Avesta (L’), Zoroastre et le Masdéisme, par Abel Hovelacque (Paris, 1880, in-8o). Cette étude sur la doctrine religieuse, liturgique et morale des livres sacrés de l’ancien Iran n’est pas une étude de mythologie comparée ; l’auteur n’y recherche pas les rapports de l’Avesta avec les Védas, l’influence réciproque du mazdéisme sur le sémitisme, et les causes qui ont réduit le zoroastrisme à ne plus compter qu’un petit nombre de sectateurs.
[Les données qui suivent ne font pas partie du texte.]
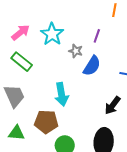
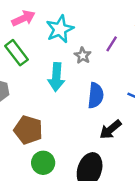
blue semicircle: (92, 66) -> (96, 95), moved, turned -40
cyan arrow: (62, 94) -> (56, 77), moved

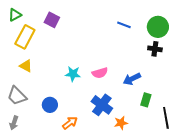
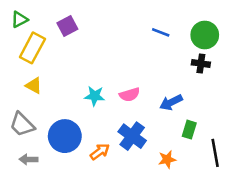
purple square: (52, 20) -> (67, 26), turned 35
blue circle: (50, 105) -> (65, 136), size x1.6
gray arrow: (14, 123) -> (29, 159), moved, turned 72
orange arrow: (70, 123) -> (100, 152), moved
orange star: (121, 123) -> (167, 159), moved

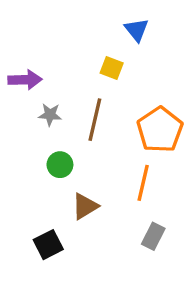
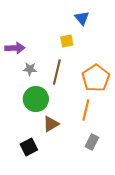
yellow square: (112, 68) -> (67, 41), turned -32
green circle: (60, 165) -> (36, 99), size x1.6

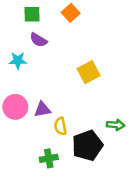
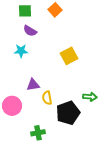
cyan star: (18, 61) -> (21, 51), moved
pink circle: (15, 107) -> (12, 106), moved
green cross: (49, 158) -> (38, 133), moved

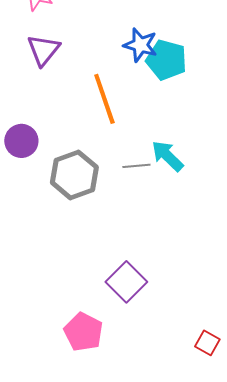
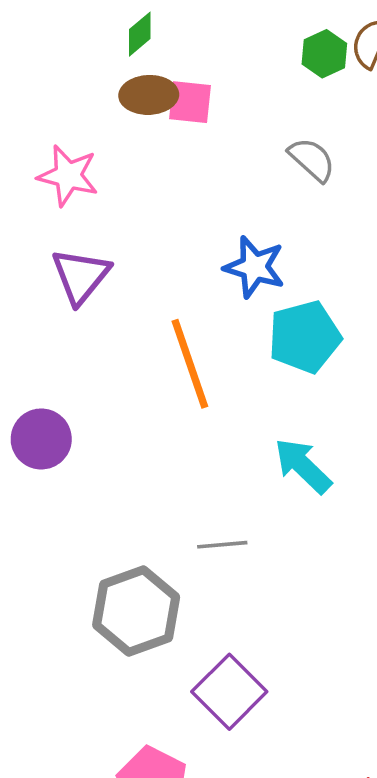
cyan pentagon: (166, 60) -> (305, 337), moved, turned -30
gray line: (136, 166) -> (222, 545), moved
gray hexagon: (74, 175) -> (136, 611), moved

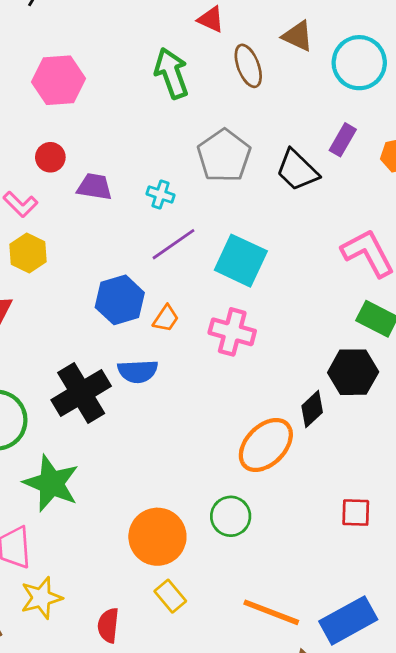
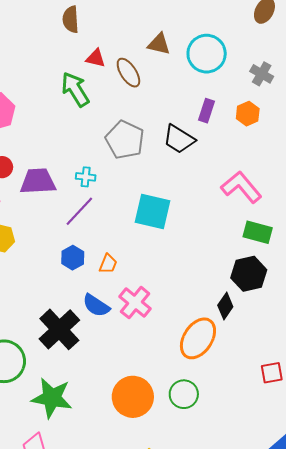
red triangle: (211, 19) -> (96, 58), moved
purple trapezoid: (95, 187) -> (38, 181), size x1.4
purple line: (174, 244) -> (79, 211), moved
blue hexagon: (120, 300) -> (73, 258), size x0.7
pink cross: (232, 332) -> (135, 303), moved, turned 36
blue semicircle: (138, 371) -> (96, 306), turned 48
orange circle: (157, 537) -> (133, 397), moved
M. Hovelacque s’occupe exclusivement d’une période bien définie de la civilisation iranienne : celle au cours de laquelle furent composés, enseignés et compris par les adhérents du mazdéisme les textes zends que nous possédons.

Tout d’abord, il nous raconte la découverte de l’Avesta et l’historique de son interprétation : Opinions des anciens et des modernes, Anquetil-Duperron et ses contemporains, Eugène Burnouf et son œuvre. Cette introduction générale est suivie d’un mémoire critique sur les textes que nous possédons, notamment sur les Gathâs, dont la langue est plus archaïque, et d’observations sur Zarathoustra (Zoroastre), le prophète auquel les légendes nationales rapportent l’honneur d’avoir établie la vraie religion. Cette religion, c’est le dualisme, c’est 1 opposition des deux principes ennemis, du bien et du mal, qui distingue si profondément le mazdéisme des anciennes croyances aryennes, d’où il est pourtant sorti. Les divinités bienfaisantes et malfaisantes, qui aident dans leur œuvre respective Ahouramazdà et Angrômaïnyous (Ormuz et Ahriman), les Yazatas et les Daévas (bons génies et démons), etc., sont chacun l’objet d’une notice spéciale, dont la lecture nous permet de comprendre la conception caractéristique du mazdéisme : à savoir que, la création ne pouvant subsister que par l’équilibre des forces opposées qu’elle met en jeu, ces forces doivent être mues par deux principes continus, l’un utile, l’autre nuisible à l’humanité. Or, le devoir de l’homme placé entre les deux mondes de la lumière et des ténèbres, du bien et du mal, consiste, cela ressort clairement des textes analysés par M. Hovelacque dans les livres III et IV de son ouvrage, à se ranger du côté des dieux lumineux et purs pour combattre avec eux et sous leur direction secourable les esprits du mal physique et moral. Autrement, lorsque viendra la mort, au lieu de passer sous le pont de Kinvat, qui conduit aux demeures bienheureuses d’Aboaramazdâ, il en sera précipité dans l’abîma ténébreux par le méchant Ander (Andra). La morale de l’Avesta ne pouvait donc qu’être relativement


pure, et l’on y trouve en effet d’excellents préceptes : éloge du travail, de la vie agricole, de la bienfaisance, de la charité, de la vérité. Sans le ritualisme, qui l’a gâtée et rabaissée, elle serait bien supérieure à la plupart des autres morales religieuses. « Assurément, conclut M. Hovelacque, le mazdéisme a vicié dans son fondement même la morale qu’il enseignait en tant qu’il la regardait comme dépendante d’une foi religieuse et qu’il la déduisait d’une révélation ; la conscience actuelle des groupes les plus avancés de l’humanité réprouve cette idée. En définitive, il faut savoir gré aux antiques mazdéens de ce qu’ils n’ont introduit le déisme dans leur morale qu’en ce qui concerne une révélation primitive ; c’est une faute assurément, mais partout ailleurs ils se sont montrés humains et avant tout amis du travail, qui seul peut légitimement donner à l’homme, ainsi que nous l’apprend l’expérience, une conscience nette de sa propre dignité. »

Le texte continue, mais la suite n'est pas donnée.